Give the data below again exactly as written, but without the pictures.

* * *

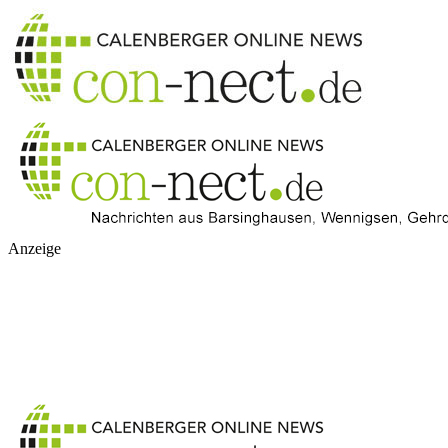
Anzeige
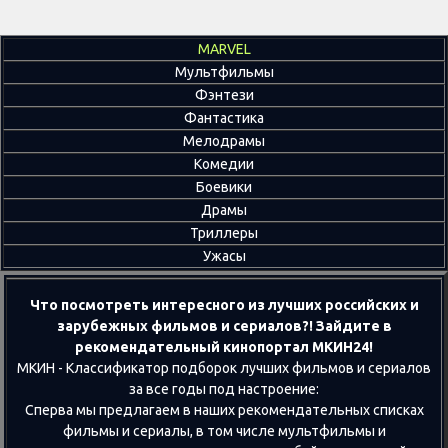
MARVEL
Мультфильмы
Фэнтези
Фантастика
Мелодрамы
Комедии
Боевики
Драмы
Триллеры
Ужасы
Что посмотреть интересного из лучших российских и
зарубежных фильмов и сериалов?! Зайдите в
рекомендательный кинопортал МКИН24!
МКИН - Классификатор подборок лучших фильмов и сериалов
за все годы под настроение:
Сперва мы предлагаем в наших рекомендательных списках
фильмы и сериалы, в том числе мультфильмы и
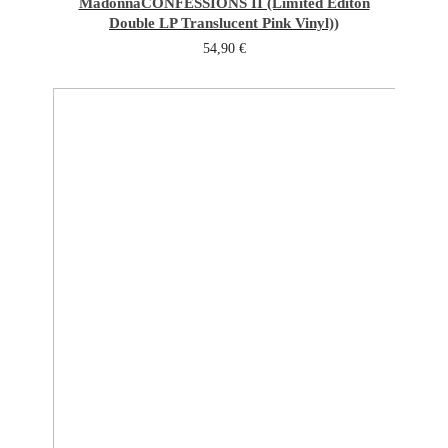
Madonna
CONFESSIONS II (Limited Editon
Double LP Translucent Pink Vinyl))
54,90
€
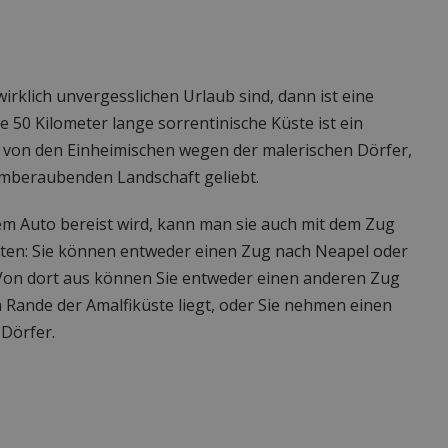
rklich unvergesslichen Urlaub sind, dann ist eine
e 50 Kilometer lange sorrentinische Küste ist ein
rd von den Einheimischen wegen der malerischen Dörfer,
emberaubenden Landschaft geliebt.
em Auto bereist wird, kann man sie auch mit dem Zug
iten: Sie können entweder einen Zug nach Neapel oder
on dort aus können Sie entweder einen anderen Zug
 Rande der Amalfiküste liegt, oder Sie nehmen einen
 Dörfer.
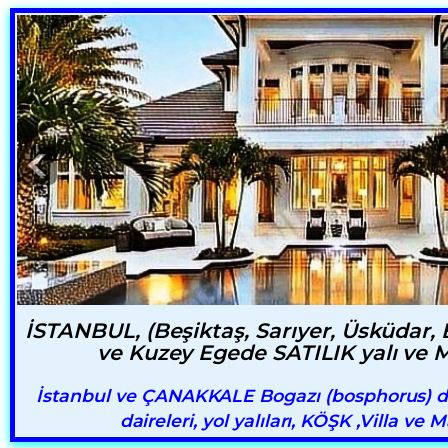
İSTANBUL, (Beşiktaş, Sarıyer, Üsküdar,
ve Kuzey Egede SATILIK yalı ve 
İstanbul ve ÇANAKKALE Bogazı (bosphorus) da 
daireleri, yol yalıları, KÖŞK ,Villa ve 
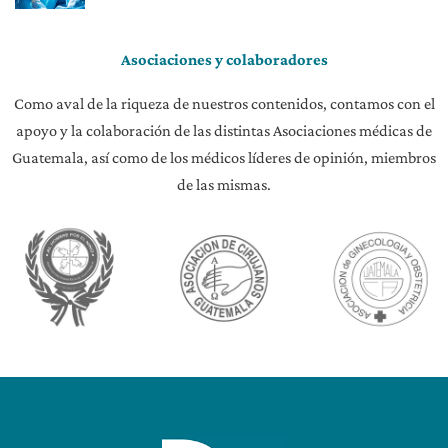
Asociaciones y colaboradores
Como aval de la riqueza de nuestros contenidos, contamos con el
apoyo y la colaboración de las distintas Asociaciones médicas de
Guatemala, así como de los médicos líderes de opinión, miembros
de las mismas.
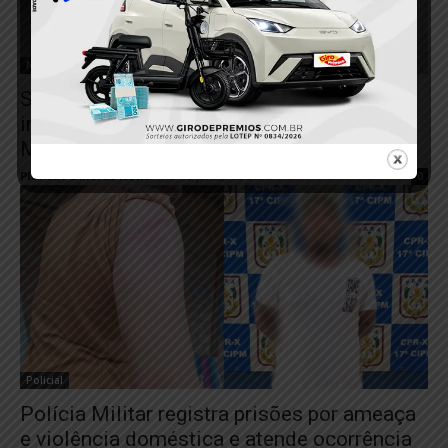
Novo Progresso
Suspeitos de homicídio são presos após
investigação e monitoramento da Polícia
Militar em Novo Progresso
Plantão 24horas News
-
18 de junho de 2026
0
Policial
Polícia Militar registra prisões por ameaça
e violência doméstica e atende ocorrência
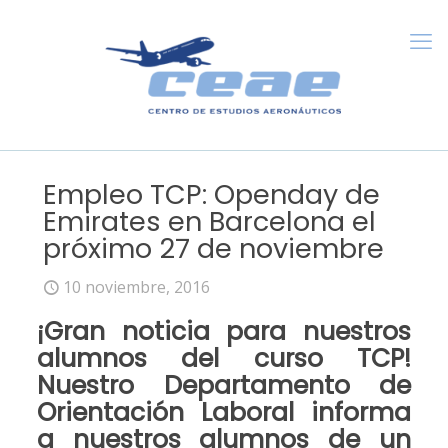
Empleo TCP: Openday de
Emirates en Barcelona el
próximo 27 de noviembre
10 noviembre, 2016
¡Gran noticia para nuestros
alumnos del
curso TCP
!
Nuestro
Departamento de
Orientación Laboral
informa
a
nuestros alumnos
de un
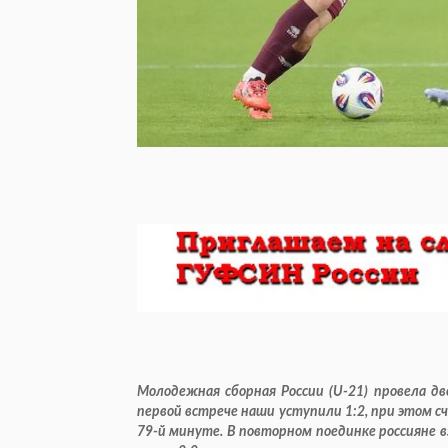
Молодежная сборная России (U-21) провела дв
первой встрече наши уступили 1:2, при этом 
79-й минуте. В пов­торном поединке россияне в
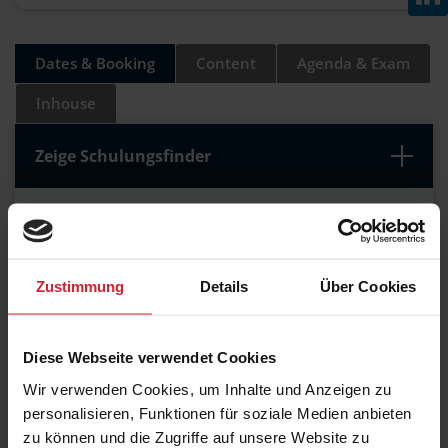
Dates & Booking
Content
Agenda & Exam
Inhouse
Zeige Schulungsfinder
05.10. - 09.10.26
Frankfurt am Main
Maxpert Schulungscenter / hybrid
Zustimmung
Details
Über Cookies
€ 1.970,00
Diese Webseite verwendet Cookies
Wir verwenden Cookies, um Inhalte und Anzeigen zu
05.10. - 09.10.26
personalisieren, Funktionen für soziale Medien anbieten
Online LIVE
zu können und die Zugriffe auf unsere Website zu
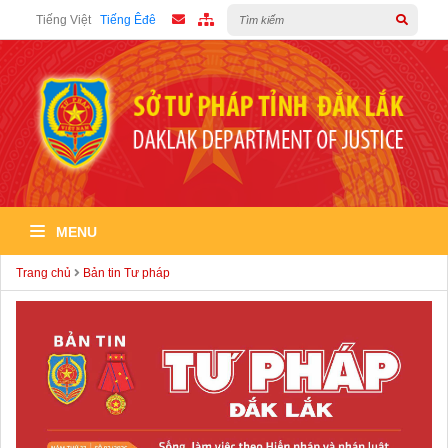
Tiếng Việt
Tiếng Êđê
MENU
Trang chủ
Bản tin Tư pháp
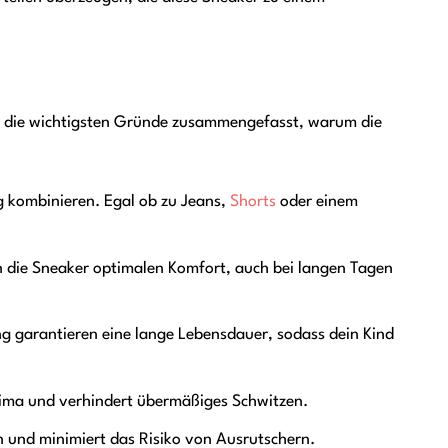
wir die wichtigsten Gründe zusammengefasst, warum die
ig kombinieren. Egal ob zu Jeans,
Shorts
oder einem
n die Sneaker optimalen Komfort, auch bei langen Tagen
ng garantieren eine lange Lebensdauer, sodass dein Kind
ima und verhindert übermäßiges Schwitzen.
n und minimiert das Risiko von Ausrutschern.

* * *

EXERCISE RESPONSE
Anzeige
MARVEL
Мультфильмы
Фэнтези
Фантастика
Мелодрамы
Комедии
Боевики
Драмы
Триллеры
Ужасы
Что посмотреть интересного из лучших российских и
зарубежных фильмов и сериалов?! Зайдите в
рекомендательный кинопортал МКИН24!
МКИН - Классификатор подборок лучших фильмов и сериалов
за все годы под настроение:
Сперва мы предлагаем в наших рекомендательных списках
фильмы и сериалы, в том числе мультфильмы и
Madonna
CONFESSIONS II (Limited Editon
Double LP Translucent Pink Vinyl))
54,90
€
rklich unvergesslichen Urlaub sind, dann ist eine
e 50 Kilometer lange sorrentinische Küste ist ein
rd von den Einheimischen wegen der malerischen Dörfer,
emberaubenden Landschaft geliebt.
em Auto bereist wird, kann man sie auch mit dem Zug
iten: Sie können entweder einen Zug nach Neapel oder
on dort aus können Sie entweder einen anderen Zug
 Rande der Amalfiküste liegt, oder Sie nehmen einen
 Dörfer.
İSTANBUL, (Beşiktaş, Sarıyer, Üsküdar,
ve Kuzey Egede SATILIK yalı ve 
İstanbul ve ÇANAKKALE Bogazı (bosphorus) da 
daireleri, yol yalıları, KÖŞK ,Villa ve 
Asociaciones y colaboradores
Como aval de la riqueza de nuestros contenidos, contamos con el
apoyo y la colaboración de las distintas Asociaciones médicas de
Guatemala, así como de los médicos líderes de opinión, miembros
de las mismas.
Novo Progresso
Suspeitos de homicídio são presos após
investigação e monitoramento da Polícia
Militar em Novo Progresso
Plantão 24horas News
-
18 de junho de 2026
0
Policial
Polícia Militar registra prisões por ameaça
e violência doméstica e atende ocorrência
Empleo TCP: Openday de
Emirates en Barcelona el
próximo 27 de noviembre
10 noviembre, 2016
¡Gran noticia para nuestros
alumnos del
curso TCP
!
Nuestro
Departamento de
Orientación Laboral
informa
a
nuestros alumnos
de un
Молодежная сборная России (U-21) провела дв
первой встрече наши уступили 1:2, при этом 
79-й минуте. В пов­торном поединке россияне в
Dates & Booking
Content
Agenda & Exam
Inhouse
Zeige Schulungsfinder
05.10. - 09.10.26
Frankfurt am Main
Maxpert Schulungscenter / hybrid
Zustimmung
Details
Über Cookies
€ 1.970,00
Diese Webseite verwendet Cookies
Wir verwenden Cookies, um Inhalte und Anzeigen zu
05.10. - 09.10.26
personalisieren, Funktionen für soziale Medien anbieten
Online LIVE
zu können und die Zugriffe auf unsere Website zu
Tiếng Việt
Tiếng Êđê
MENU
Trang chủ
Bản tin Tư pháp
wir die wichtigsten Gründe zusammengefasst, warum die
ig kombinieren. Egal ob zu Jeans,
Shorts
oder einem
n die Sneaker optimalen Komfort, auch bei langen Tagen
ng garantieren eine lange Lebensdauer, sodass dein Kind
ima und verhindert übermäßiges Schwitzen.
n und minimiert das Risiko von Ausrutschern.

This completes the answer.